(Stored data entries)
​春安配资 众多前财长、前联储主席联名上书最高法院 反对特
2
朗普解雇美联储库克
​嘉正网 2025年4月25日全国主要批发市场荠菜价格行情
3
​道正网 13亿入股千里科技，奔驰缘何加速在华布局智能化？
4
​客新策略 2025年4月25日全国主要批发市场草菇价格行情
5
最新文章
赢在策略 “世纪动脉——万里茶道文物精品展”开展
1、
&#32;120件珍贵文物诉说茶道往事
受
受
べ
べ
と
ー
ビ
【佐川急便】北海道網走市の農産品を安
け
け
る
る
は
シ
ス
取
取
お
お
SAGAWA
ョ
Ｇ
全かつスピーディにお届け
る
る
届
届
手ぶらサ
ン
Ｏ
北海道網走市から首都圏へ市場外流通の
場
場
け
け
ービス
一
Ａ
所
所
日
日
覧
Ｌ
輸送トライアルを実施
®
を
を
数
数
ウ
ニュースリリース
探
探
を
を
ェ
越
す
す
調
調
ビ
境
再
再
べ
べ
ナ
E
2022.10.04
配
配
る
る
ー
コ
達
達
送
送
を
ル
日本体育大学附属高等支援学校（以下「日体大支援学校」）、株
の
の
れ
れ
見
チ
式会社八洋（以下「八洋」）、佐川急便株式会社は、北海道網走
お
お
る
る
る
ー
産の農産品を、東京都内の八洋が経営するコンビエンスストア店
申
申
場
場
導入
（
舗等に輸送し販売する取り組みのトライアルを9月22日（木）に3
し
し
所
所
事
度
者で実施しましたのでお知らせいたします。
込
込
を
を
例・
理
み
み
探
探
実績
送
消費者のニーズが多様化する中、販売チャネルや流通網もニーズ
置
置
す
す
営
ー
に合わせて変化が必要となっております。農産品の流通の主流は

__ACTIVITY__.
Having read the entries above, repeat them exactly.

__REPLY__.
​春安配资 众多前财长、前联储主席联名上书最高法院 反对特
2
朗普解雇美联储库克
​嘉正网 2025年4月25日全国主要批发市场荠菜价格行情
3
​道正网 13亿入股千里科技，奔驰缘何加速在华布局智能化？
4
​客新策略 2025年4月25日全国主要批发市场草菇价格行情
5
最新文章
赢在策略 “世纪动脉——万里茶道文物精品展”开展
1、
&#32;120件珍贵文物诉说茶道往事
受
受
べ
べ
と
ー
ビ
【佐川急便】北海道網走市の農産品を安
け
け
る
る
は
シ
ス
取
取
お
お
SAGAWA
ョ
Ｇ
全かつスピーディにお届け
る
る
届
届
手ぶらサ
ン
Ｏ
北海道網走市から首都圏へ市場外流通の
場
場
け
け
ービス
一
Ａ
所
所
日
日
覧
Ｌ
輸送トライアルを実施
®
を
を
数
数
ウ
ニュースリリース
探
探
を
を
ェ
越
す
す
調
調
ビ
境
再
再
べ
べ
ナ
E
2022.10.04
配
配
る
る
ー
コ
達
達
送
送
を
ル
日本体育大学附属高等支援学校（以下「日体大支援学校」）、株
の
の
れ
れ
見
チ
式会社八洋（以下「八洋」）、佐川急便株式会社は、北海道網走
お
お
る
る
る
ー
産の農産品を、東京都内の八洋が経営するコンビエンスストア店
申
申
場
場
導入
（
舗等に輸送し販売する取り組みのトライアルを9月22日（木）に3
し
し
所
所
事
度
者で実施しましたのでお知らせいたします。
込
込
を
を
例・
理
み
み
探
探
実績
送
消費者のニーズが多様化する中、販売チャネルや流通網もニーズ
置
置
す
す
営
ー
に合わせて変化が必要となっております。農産品の流通の主流は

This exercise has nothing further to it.